Lesley met her husband and research collaborator, James W. Lesley, while working at the Citrus Experiment Station. They married in 1924 and lived in Riverside, California. They had two daughters, Celia and Enid.

== Career ==
Lesley conducted her study in tomatoes' genetics and published most of her work in The American Naturalist as a sole author, an uncommon phenomenon for a woman scientist in the early twentieth century. Like many women scientists, Lesley was a detailed illustrator of her scientific observations under the microscope.

=== Individual research ===
Lesley's independent publication focused on the chromosomal chimeras in tomatoes. As a plant geneticist, Lesley pursued the study of cross-sectioning tomato plants, cutting root tips from two tomato plants and grafting the two to grow a hybrid tomato. The result was split; Lesley found tetraploid either as a whole or in part of the tomato plant while the others showed as diploid. The attempt to produce giant shoots like that of Winkler's tetraploid tomato from root cutting was a failure. However, her studies of the tomato roots' tetraploid areas showed that the mutation does not represent degenerative changes.

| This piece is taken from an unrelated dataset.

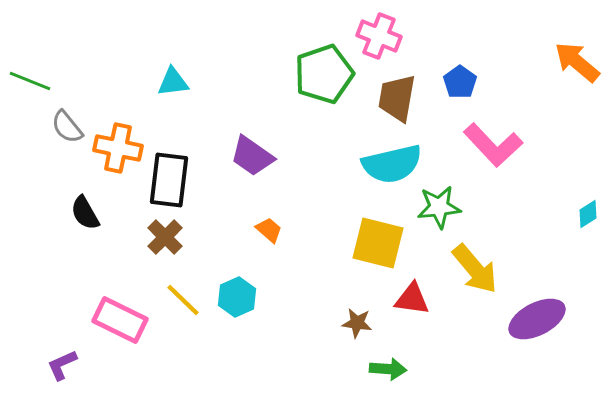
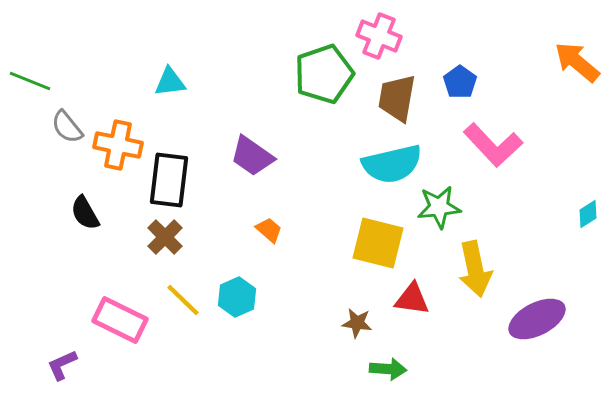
cyan triangle: moved 3 px left
orange cross: moved 3 px up
yellow arrow: rotated 28 degrees clockwise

=== Collaboration with Howard B. Frost ===
Lesley contributed to Dr. Howard B. Frost's studies of the genus Matthiola as a cytogeneticist and co-author. The studies in Matthiola mutation was initiated by Dr. Frost that began as early as 1915 at the Citrus Experiment Station. The significance of the research on Matthiola is the discovery of the cytogenetic foundation to the doubleness of the flowers. The earliest publication of the collaboration between Frost and Lesley began in 1924 and expanded up to 1928. Lesley provided the cytological evidence and prepared all the figures and illustrations for their studies.

Lesley and Frost obtained their hybrid mutant Matthiola plants from Edith R. Saunders in 1925 which made their studies possible. They saw that the mutant Matthiola developed leaves that are small, flat and rigid compared a regular plant. The mutant plant produced little to no seed and completely sterile.

=== Collaboration with James W. Lesley ===
The collaboration between Margaret Mann Lesley and James W. Lesley was initiated in the late summer of 1923, when a seedling tomato plant was observed not to be bearing any fruit while other plants of the same variety were producing an ample amount. The Lesleys' cytological and genetic study resulted in their findings of hereditary variegation and parthenocarpy in tomato plants.

In 1959, the Lesleys jointly received the L.H. Vaughan Award from the American Society for Horticultural Science due to their great contribution in hybrid tomato production using a line of male sterile mutant plant.

In 1979, the Lesleys established the James & Margaret Lesley Endowment at University of California, Riverside to support the students in the Department of Biological and Agricultural Sciences.